Estima-se que aproximadamente 92% das construtoras brasileiras tenham pedido falência ou recuperação judicial. Outras, tentando apagar o resquício do passado, trocaram de nome numa última tentativa de sobreviver ao tsunami do distrato. Milhares de engenheiros, arquitetos, administradores e funcionários de campo, perderam seus empregos para a maior crise que a construção civil já vivenciou
Inquestionavelmente, podemos afirmar, com expertise para tal, que a
“década de ouro” do mercado imobiliário brasileiro (2005-2015), foi movida pela
falta de experiência e amadorismo empresarial. A percepção dos espectadores que
souberam apenas de certos acontecimentos do período está muito longe do que foi
a realidade do setor.
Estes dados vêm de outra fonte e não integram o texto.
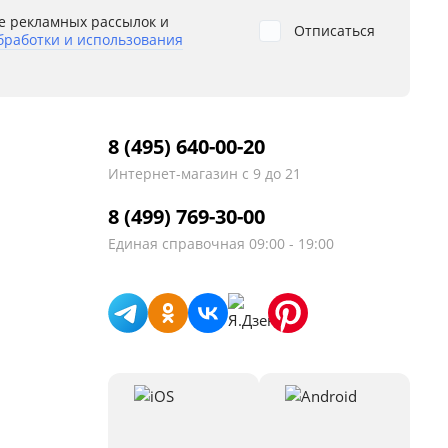
е рекламных рассылок и
Отписаться
бработки и использования
8 (495) 640-00-20
Интернет-магазин
с 9 до 21
8 (499) 769-30-00
Единая справочная
09:00 - 19:00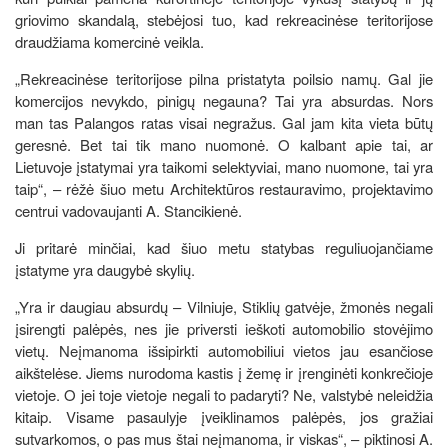
griovimo skandalą, stebėjosi tuo, kad rekreacinėse teritorijose
draudžiama komercinė veikla.
„Rekreacinėse teritorijose pilna pristatyta poilsio namų. Gal jie
komercijos nevykdo, pinigų negauna? Tai yra absurdas. Nors
man tas Palangos ratas visai negražus. Gal jam kita vieta būtų
geresnė. Bet tai tik mano nuomonė. O kalbant apie tai, ar
Lietuvoje įstatymai yra taikomi selektyviai, mano nuomone, tai yra
taip“, – rėžė šiuo metu Architektūros restauravimo, projektavimo
centrui vadovaujanti A. Stancikienė.
Ji pritarė minčiai, kad šiuo metu statybas reguliuojančiame
įstatyme yra daugybė skylių.
„Yra ir daugiau absurdų – Vilniuje, Stiklių gatvėje, žmonės negali
įsirengti palėpės, nes jie priversti ieškoti automobilio stovėjimo
vietų. Neįmanoma išsipirkti automobiliui vietos jau esančiose
aikštelėse. Jiems nurodoma kastis į žemę ir įrenginėti konkrečioje
vietoje. O jei toje vietoje negali to padaryti? Ne, valstybė neleidžia
kitaip. Visame pasaulyje įveiklinamos palėpės, jos gražiai
sutvarkomos, o pas mus štai neįmanoma, ir viskas“, – piktinosi A.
Nos últimos 15 anos, o jogo financeiro e econômico
travado no mercado, criou situações amargas e decisões impensadas. Sem dúvida,
qualquer mercado do País possui suas particularidades e histórias, mas o que
aconteceu no setor imobiliário ultrapassa a compreensão de muitas pessoas.
O Sistema Financeiro de Habitação (SFH), o começo de tudo
O Sistema Financeiro da Habitação (SFH) foi criado em meados da década de
60, pela Lei nº 4.380, de 1964, no âmbito de uma reformulação geral do Sistema
Financeiro Nacional. A primeira fase do SFH, que vai de sua criação até a
segunda metade dos anos 70, foi o primeiro período áureo do Sistema. Os
depósitos em caderneta de poupança cresceram, chegando a ocupar o primeiro
lugar entre os haveres financeiros não monetários. Os recursos do FGTS também
expandiram como resultado do aumento do nível de emprego e da massa salarial do
país. Em seguida, surgiram as Sociedades de Crédito Imobiliário e as
Associações de Poupança e Empréstimo, formando o Sistema Brasileiro de Poupança
e Empréstimo – SBPE, integrado por instituições financeiras especializadas na
concessão de financiamentos habitacionais, tendo como fontes de recursos os
depósitos em caderneta de poupança e repasses dos recursos do FGTS.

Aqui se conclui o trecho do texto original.